The present lack of domestic COOL on meat suggests that most consumers "neither give the product's country of origin much thought, nor view imported product as inferior," says ERS. This may be due to the fact that USDA allows only meat imports that meet U.S. safety standards. What is more, the absence of a niche market for domestic meats for those consumers concerned about safety of imported product suggests that most consumers trust and accept the assessment of food safety regulators that imports are as safe as domestic meat products, says ERS.

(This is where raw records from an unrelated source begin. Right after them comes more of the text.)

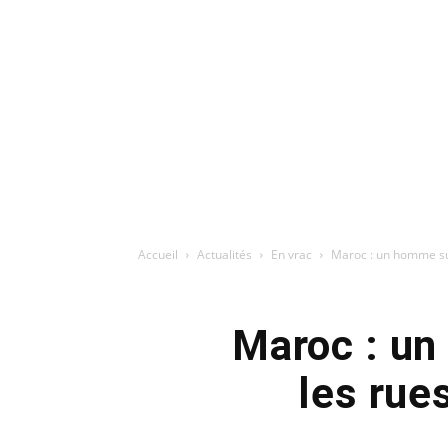
Accueil
Actualités
En vrac
Maroc : un homme sur
Maroc : un
les rue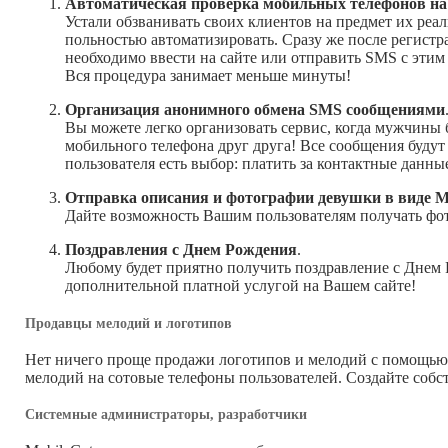
Автоматическая проверка мобильных телефонов на
Устали обзванивать своих клиентов на предмет их ре
польностью автоматизировать. Сразу же после регист
необходимо ввести на сайте или отправить SMS с этим
Вся процедура занимает меньше минуты!
Организация анонимного обмена SMS сообщениями
Вы можете легко организовать сервис, когда мужчины
мобильного телефона друг друга! Все сообщения будут 
пользователя есть выбор: платить за контактные данны
Отправка описания и фотографии девушки в виде
Дайте возможность Вашим пользователям получать фо
Поздравления с Днем Рождения
.
Любому будет приятно получить поздравление с Днем
дополнительной платной услугой на Вашем сайте!
Продавцы мелодий и логотипов
Нет ничего проще продажи логотипов и мелодий с помощью 
мелодий на сотовые телефоны пользователей. Создайте собст
Системные администраторы, разработчики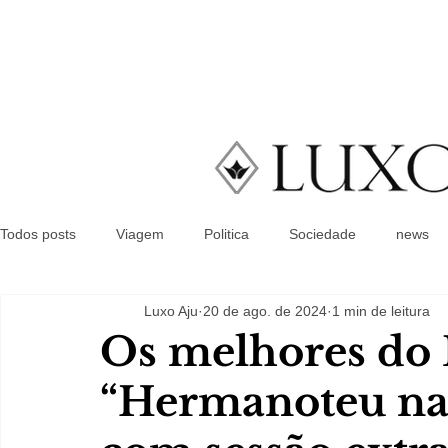
Todos posts
Viagem
Politica
Sociedade
news
Luxo Aju
20 de ago. de 2024
1 min de leitura
Os melhores do
“Hermanoteu na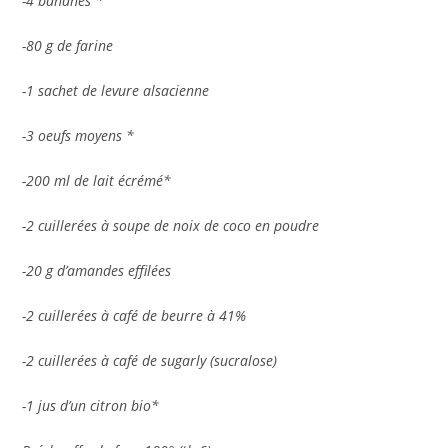
-4 bananes *
-80 g de farine
-1 sachet de levure alsacienne
-3 oeufs moyens *
-200 ml de lait écrémé*
-2 cuillerées à soupe de noix de coco en poudre
-20 g d’amandes effilées
-2 cuillerées à café de beurre à 41%
-2 cuillerées à café de sugarly (sucralose)
-1 jus d’un citron bio*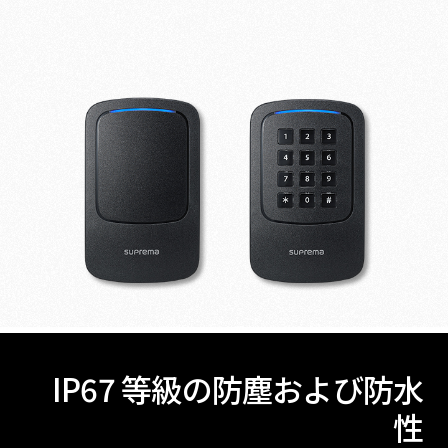
IP67 等級の防塵および防水
性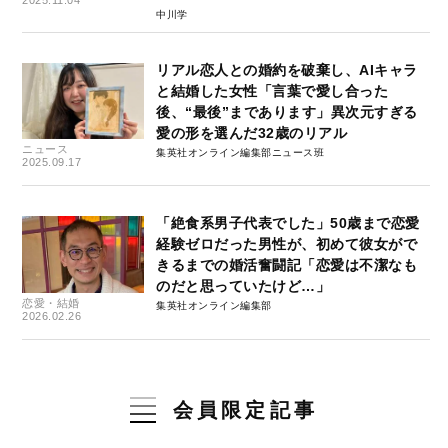
2025.11.04
中川学
リアル恋人との婚約を破棄し、AIキャラ
と結婚した女性「言葉で愛し合った
後、“最後”まであります」異次元すぎる
愛の形を選んだ32歳のリアル
ニュース
集英社オンライン編集部ニュース班
2025.09.17
「絶食系男子代表でした」50歳まで恋愛
経験ゼロだった男性が、初めて彼女がで
きるまでの婚活奮闘記「恋愛は不潔なも
のだと思っていたけど…」
恋愛・結婚
集英社オンライン編集部
2026.02.26
会員限定記事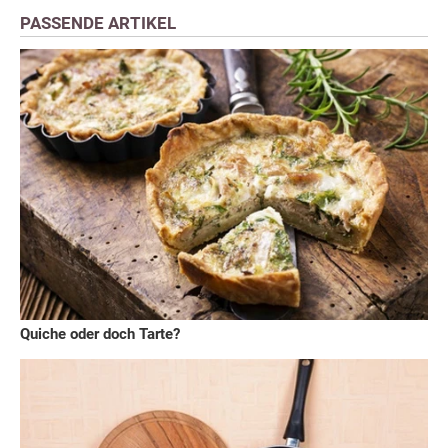
PASSENDE ARTIKEL
Quiche oder doch Tarte?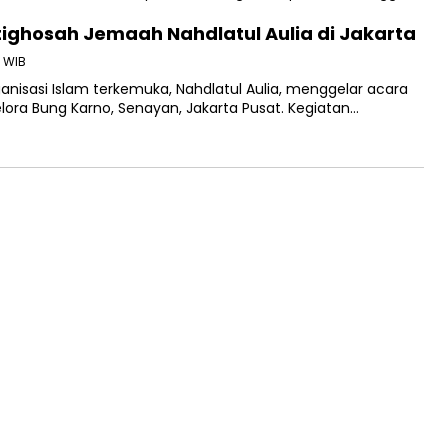
tighosah Jemaah Nahdlatul Aulia di Jakarta
0 WIB
anisasi Islam terkemuka, Nahdlatul Aulia, menggelar acara
lora Bung Karno, Senayan, Jakarta Pusat. Kegiatan…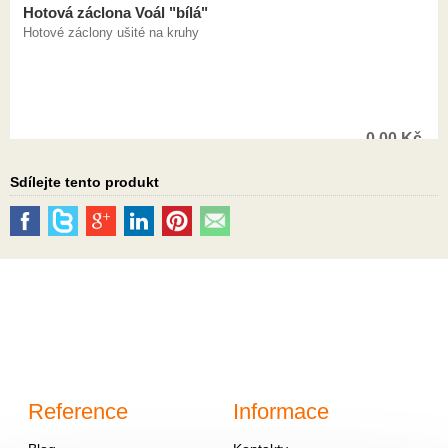
Hotová záclona Voál "bílá"
Hotové záclony ušité na kruhy
0,00
Kč
Sdílejte tento produkt
Reference
Informace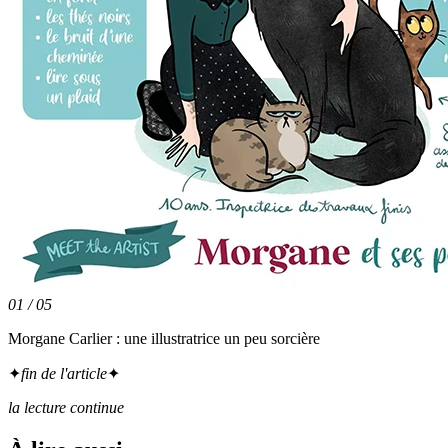
01
/
05
Morgane Carlier : une illustratrice un peu sorcière
✦
fin de l'article
✦
la lecture continue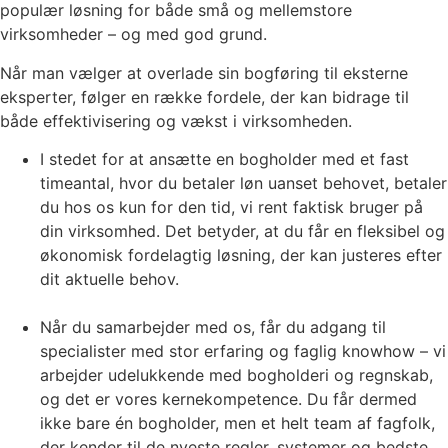
populær løsning for både små og mellemstore
virksomheder – og med god grund.
Når man vælger at overlade sin bogføring til eksterne
eksperter, følger en række fordele, der kan bidrage til
både effektivisering og vækst i virksomheden.
I stedet for at ansætte en bogholder med et fast
timeantal, hvor du betaler løn uanset behovet, betaler
du hos os kun for den tid, vi rent faktisk bruger på
din virksomhed. Det betyder, at du får en fleksibel og
økonomisk fordelagtig løsning, der kan justeres efter
dit aktuelle behov.
Når du samarbejder med os, får du adgang til
specialister med stor erfaring og faglig knowhow – vi
arbejder udelukkende med bogholderi og regnskab,
og det er vores kernekompetence. Du får dermed
ikke bare én bogholder, men et helt team af fagfolk,
der kender til de nyeste regler, systemer og bedste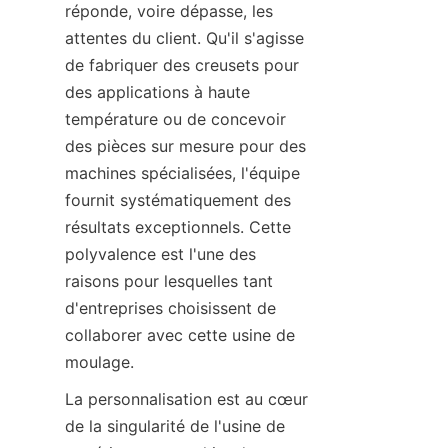
réponde, voire dépasse, les 
attentes du client. Qu'il s'agisse 
de fabriquer des creusets pour 
des applications à haute 
température ou de concevoir 
des pièces sur mesure pour des 
machines spécialisées, l'équipe 
fournit systématiquement des 
résultats exceptionnels. Cette 
polyvalence est l'une des 
raisons pour lesquelles tant 
d'entreprises choisissent de 
collaborer avec cette usine de 
moulage.
La personnalisation est au cœur 
de la singularité de l'usine de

Another reason for the lack of COOL is that consumers may view imported products as superior. Unlike foreign suppliers that choose to use geographic indicators to set quality standards so their country's label becomes associated with superior quality, U.S. food suppliers would have little incentive to supply a "Made in USA" label for foods where domestic product quality varies widely, says ERS. "Instead, individual firms align their products in consumers' minds with a smaller, specialized group of products." Furthermore, even if some consumers prefer domestic product over imports, their willingness to pay more might not be enough to cover labeling costs, adds ERS.
There is no clear evidence of a market information failure, where market conditions make it impossible for truthful food suppliers to convince consumers that labels are reliable, says ERS. The report offers as evidence the lack of participants in an ongoing, voluntary USDA program that allows fresh muscle cuts of beef to be identified as "U.S. Beef." Insufficient competition is also not an issue, according to ERS, as market structure would not be a stumbling block in the face of an economic incentive created by consumer demand.
Using cost estimates from USDA's Agricultural Marketing Service for direct incremental record keeping and operating costs, an ERS model found that U.S. production of the covered commodities--red meats, fish, shellfish, fresh and frozen fruits and vegetables and peanuts--plus livestock "would experience a modest decline, and trade would decrease relative to the base period. Moreover the overall price level for these commodities would increase, which reduces consumer welfare."
"We find little evidence that the market is not efficiently meeting the preferences of consumers for country of origin information and labels," concludes ERS.